• **Your task**
Look for "городской" in each line of the entries, and return the matching lines.

Stored data entries:
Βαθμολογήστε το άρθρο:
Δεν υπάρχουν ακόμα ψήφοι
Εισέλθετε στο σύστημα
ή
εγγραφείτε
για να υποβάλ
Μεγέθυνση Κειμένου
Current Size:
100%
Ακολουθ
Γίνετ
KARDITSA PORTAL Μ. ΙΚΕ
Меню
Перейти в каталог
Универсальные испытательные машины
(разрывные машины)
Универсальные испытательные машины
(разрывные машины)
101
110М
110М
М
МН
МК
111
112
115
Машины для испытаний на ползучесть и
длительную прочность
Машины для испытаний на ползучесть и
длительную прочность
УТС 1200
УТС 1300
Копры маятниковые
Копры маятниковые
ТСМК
* * *
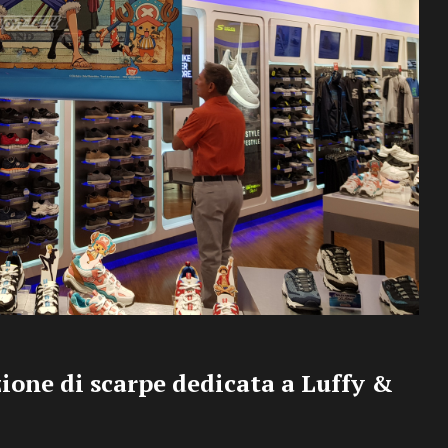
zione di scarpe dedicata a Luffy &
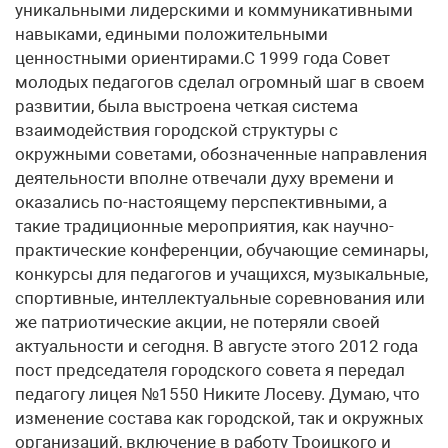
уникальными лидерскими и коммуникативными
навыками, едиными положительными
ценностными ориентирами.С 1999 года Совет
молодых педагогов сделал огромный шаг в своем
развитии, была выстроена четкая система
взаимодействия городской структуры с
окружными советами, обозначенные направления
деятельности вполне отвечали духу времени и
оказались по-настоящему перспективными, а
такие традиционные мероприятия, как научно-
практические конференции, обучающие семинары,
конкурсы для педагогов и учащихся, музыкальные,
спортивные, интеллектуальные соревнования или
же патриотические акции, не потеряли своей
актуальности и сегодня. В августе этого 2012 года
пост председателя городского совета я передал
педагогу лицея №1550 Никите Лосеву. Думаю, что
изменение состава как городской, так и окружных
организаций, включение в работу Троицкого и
* * *
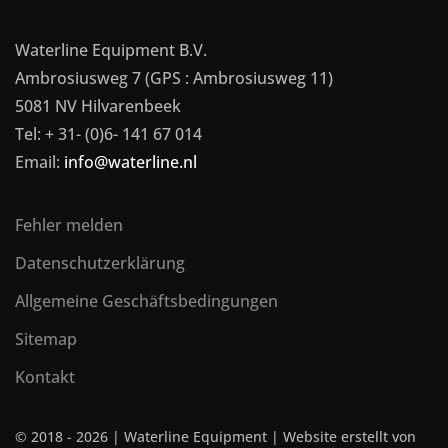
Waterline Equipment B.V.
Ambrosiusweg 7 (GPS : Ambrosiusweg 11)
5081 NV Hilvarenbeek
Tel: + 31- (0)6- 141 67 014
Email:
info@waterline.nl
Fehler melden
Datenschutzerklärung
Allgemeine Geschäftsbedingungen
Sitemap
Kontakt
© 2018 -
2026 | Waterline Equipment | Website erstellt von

• **Answer for the task**
взаимодействия городской структуры с
изменение состава как городской, так и окружных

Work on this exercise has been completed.